The dataset becomes:
| Bread | Butter | Eggs | Milk |
|---|---|---|---|
| True | True | False | True |
| True | False | False | True |
| False | True | False | True |
| True | True | False | False |
| True | True | True | True |
| True | False | True | False |
| False | False | True | True |
🟦 Step 5: Display the Dataset
print(df)
Explanation
Displays the converted transaction matrix used for mining frequent itemsets.
🟩 Step 6: Find Frequent Itemsets
frequent_items = apriori(df, min_support=0.3, use_colnames=True)
print(frequent_items)
Explanation
-
min_support = 0.3means an itemset must appear in at least 30% of all transactions. -
use_colnames=Truedisplays product names instead of column numbers.
Example Output:
| Support | Itemsets |
|---|---|
| 0.71 | {Milk} |
| 0.71 | {Bread} |
| 0.57 | {Butter} |
| 0.43 | {Eggs} |
| 0.43 | {Milk, Bread} |
| 0.43 | {Milk, Butter} |
🟨 Step 7: Generate Association Rules
rules = association_rules(
frequent_items,
metric="confidence",
min_threshold=0.7
)
print(rules)
Explanation
This step generates association rules using:
- Metric = Confidence
- Minimum Confidence = 70%
Example Rule:
Milk → Bread
Meaning:
Customers buying Milk are likely to buy Bread as well.
🟥 Step 8: Display Selected Columns
print(rules[['antecedents',
'consequents',
'support',
'confidence',
'lift']])
Explanation
This displays the most important measures:
| Antecedent | Consequent | Support | Confidence | Lift |
|---|---|---|---|---|
| Milk | Bread | 0.43 | 0.75 | 1.05 |
| Bread | Butter | 0.43 | 0.60 | 1.04 |
🟪 Complete Python Program
import pandas as pd
from mlxtend.preprocessing import TransactionEncoder
from mlxtend.frequent_patterns import apriori, association_rules
transactions = [
["Milk", "Bread", "Butter"],
["Milk", "Bread"],
["Milk", "Butter"],
["Bread", "Butter"],
["Milk", "Bread", "Butter", "Eggs"],
["Bread", "Eggs"],
["Milk", "Eggs"]
]
encoder = TransactionEncoder()
encoded_data = encoder.fit(transactions).transform(transactions)
df = pd.DataFrame(encoded_data, columns=encoder.columns_)
print("Transaction Dataset")
print(df)
frequent_items = apriori(df,
min_support=0.3,
use_colnames=True)
print("\nFrequent Itemsets")
print(frequent_items)
rules = association_rules(frequent_items,
metric="confidence",
min_threshold=0.7)
print("\nAssociation Rules")
print(rules[['antecedents',
'consequents',
'support',
'confidence',
'lift']])
🟩 Sample Output
Transaction Dataset
Bread Butter Eggs Milk
0 True True False True
1 True False False True
2 False True False True
3 True True False False
4 True True True True
5 True False True False
6 False False True True
Frequent Itemsets
support itemsets
0.71 {Milk}
0.71 {Bread}
0.57 {Butter}
0.43 {Eggs}
0.43 {Milk, Bread}
...
Association Rules
Milk → Bread
Bread → Butter
🟦 Step-by-Step Working of the Algorithm
Transaction Data
│
▼
Convert into Binary Matrix
│
▼
Apply Apriori Algorithm
│
▼
Find Frequent Itemsets
│
▼
Generate Association Rules
│
▼
Display Support, Confidence & Lift
🟨 Important Terms
| Term | Description |
|---|---|
| Support | Frequency of an itemset appearing in all transactions. |
| Confidence | Probability that customers who buy item A also buy item B. |
| Lift | Measures the strength of the relationship between two items.

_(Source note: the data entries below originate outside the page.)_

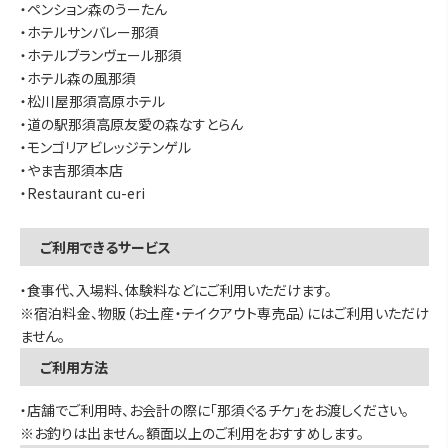
・ペンション森のうーたん
・ホテルサンバレー那須
・ホテルブランヴェール那須
・ホテル森の風那須
・松川屋那須高原ホテル
・道の駅那須高原友愛の森なすとらん
・モンゴリアビレッジテンゲル
・やま吉那須本店
・Restaurant cu-eri
ご利用できるサービス
・食事代、入場料、体験料などにご利用いただけます。
※宿泊料金、物販（お土産・テイクアウト専売品）にはご利用いただけ
ません。
ご利用方法
・店舗でご利用時、お会計の際に「那須ぐるチケ」をお渡しください。
※お釣りは出ません。額面以上のご利用をおすすめします。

A lift value greater than 1 indicates a positive association. |
| Frequent Itemset | A group of items that appears frequently in the dataset. |
| Association Rule | A rule showing the relationship between two or more items (e.g., Milk → Bread). |
🌍 Real-Life Applications
- 🛒 Market Basket Analysis
- 🛍 Product Recommendation Systems
- 🏪 Store Shelf Arrangement
- 💳 Banking Product Recommendations
- 🎬 Movie Recommendation Systems
- 🌐 E-commerce Websites (Amazon, Flipkart)
- 🍔 Restaurant Combo Offers
🎯 Viva Questions
- What is Association Rule Mining?
- What is the Apriori Algorithm?
- Define Support, Confidence, and Lift.
- What is a Frequent Itemset?
- Why is TransactionEncoder used?
-
What is the purpose of
min_support? -
What is the purpose of
min_thresholdin association rules? - Give two real-life applications of Association Rule Mining.
⭐ One-Line Revision
Association Rule Mining uses the Apriori algorithm to discover frequently occurring item combinations and generate rules such as "If a customer buys Milk, they are also likely to buy Bread."